CNEWA

Church Promotes Women’s Leadership at U.N.

The Permanent Observer Mission of the Holy See to the United Nations and Caritas Internationalis sponsored an official side event to the Commission on the Status of Women on 19 March, highlighting women’s leadership in faith-based organizations.

Anahit Mkhoyan, executive director of Caritas Georgia, understands that working for a Catholic humanitarian organization means so much more than providing aid. Hers is a mission of empathy, knowledge and love.

Caritas Georgia — an agency of Caritas Internationalis, a global Catholic relief organization — is a longtime partner of CNEWA, offering care to vulnerable populations. “Caritas,” meaning “love,” is unto itself a guiding principle.

“It was established in order to deliver love, not only assistance, to people,” she said in an interview with CNEWA.

Ms. Mkhoyan was one of five panelists who spoke at “Fragile Contexts, Strong Women: The Role of Faith-Based Organizations in Promoting Women’s Leadership,” an official side event of the United Nations’ Commission on the Status of Women, sponsored by the Permanent Observer Mission of the Holy See to the United Nations and Caritas Internationalis on 19 March.

Other panelists included Archbishop Gabriele G. Caccia, permanent observer of the Holy See to the United Nations; Kerry Robinson, president and C.E.O. of Catholic Charities U.S.A.; Helen Kezie-Nwoha, executive director of the Women’s International Peace Center; and Alistair Dutton, secretary general of Caritas Internationalis.

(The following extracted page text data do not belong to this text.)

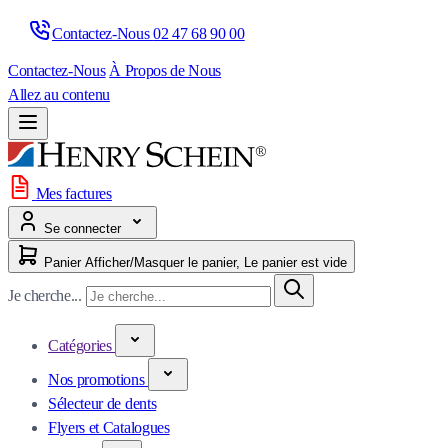
Contactez-Nous 
02 47 68 90 00
Contactez-Nous
À Propos de Nous
Allez au contenu
Mes factures
Se connecter
Panier
Afficher/Masquer le panier, Le panier est vide
Je cherche...
Catégories
Nos promotions
Sélecteur de dents
Flyers et Catalogues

The event was moderated by Brenda Arakaza, president of the national council of Development and Peace – Caritas Canada.

“As a faith-based civil society organization working in fragile contexts, Caritas Internationalis has a special responsibility toward ensuring that women are afforded meaningful participation in decision-making spaces relating to peace, security and humanitarian crises,” said Stephanie MacGillivray, officer promoting women’s leadership for Caritas Internationalis and coordinator of the event.

The breadth of Caritas’s work from grassroots to global levels allows for the organization to “effectively address the feminization of poverty through projects and programs which understand and concretely address the needs of women, girls and communities as a whole,” she said.

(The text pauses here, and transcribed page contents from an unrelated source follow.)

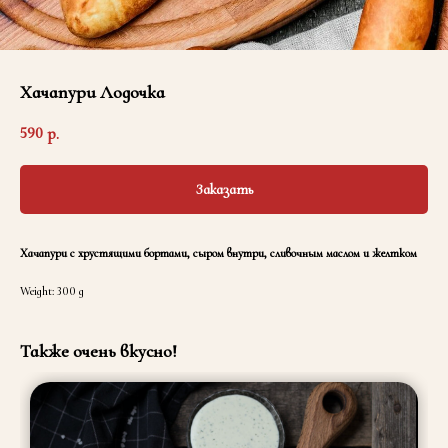
Хачапури Лодочка
590
р.
Заказать
Хачапури с хрустящими бортами, сыром внутри, сливочным маслом и желтком
Weight: 300 g
Также очень вкусно!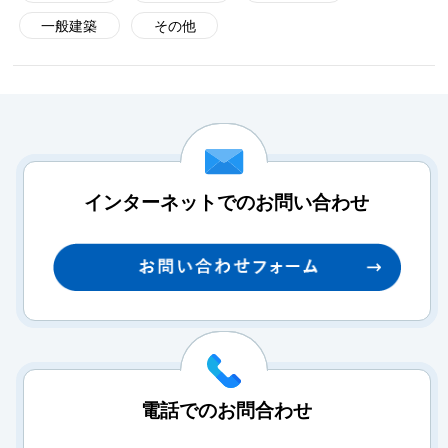
一般建築
その他
インターネットでのお問い合わせ
電話でのお問合わせ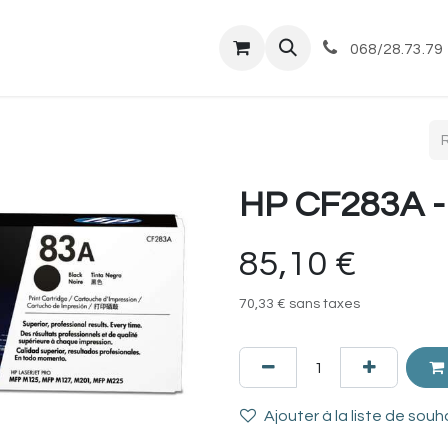
tique
Magasin
Commandes et livraisons
Co
068/28.73.79
HP CF283A -
85,10
€
70,33
€
sans taxes
Ajouter à la liste de souh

In the conversation surrounding equality and women’s empowerment, Ms. Mkhoyan highlighted the need for “balance and parallel involvement” across five key dimensions: the legal environment, organizations and companies, educational institutions, family and individual, and society and culture. It is essential to begin work in these areas “immediately and parallelly” to ensure the change has a long-term effect, she said.

Her intervention highlighted the necessity of cultural and contextual awareness when effecting this social transformation, so it does not contradict cultural values or practices and remains sustainable.

“We need to accept the fact that locals are the masters of their reality,” she said at the event.

“If we do not adapt to the local context and culture, we can bring harm without knowing it.”

She explained that Caritas Georgia forms local staff to ensure the agency’s mission is conscious of “cultural threads.” Without this sensitivity, she said, social change may be viewed as “a virus” that is ultimately “rejected” by the community. She promotes gradual, sustainable change as the solution.

Ms. Mkhoyan’s approach of working across five dimensions simultaneously aims to shift values, gradually and sustainably, that are discriminatory, biased or violent, so that equality eventually becomes the accepted cultural norm.

In the context of faith-based organizations, she said internal policies and standards should function as “prototypes” for broader society.

This idea is one of the reasons Caritas Georgia ensures gender balance among its staff and invests in professional development for both women and men.

“We talk about developing women in leadership positions, but we are not preparing men to take the social work positions, to take the teacher positions. At the end of the day, it all remains on [women’s] shoulders again,” she said, stressing the importance of striking a balance and making professional opportunities equally available for all.

Ms. Mkhoyan hopes men and women, boys and girls, may enjoy the same rights and opportunities, creating a positive, lasting cycle. Rather than simply “encouraging women’s participation,” she expressed the need to “build an environment which embraces women’s participation.”

“It’s about living together. It’s about creating a future together,” she said.

Archbishop Caccia shared Ms. Mkhoyan’s sentiment in his remarks.

“I see a great future if we decide to work together, because we are Catholic, and Catholic means global, universal,” he said.

He highlighted the notion of “feminine genius,” which is encapsulated by the “profound and unique” gifts offered by women.

Archbishop Caccia also expressed concern that women may turn away from the church or the faith because “it seems the environment is not for them.” But Jesus in the Gospels presents “a different picture.”

“The church without women is nonexistent,” he said. “We need each other.”

Olivia Poust is assistant editor of ONE.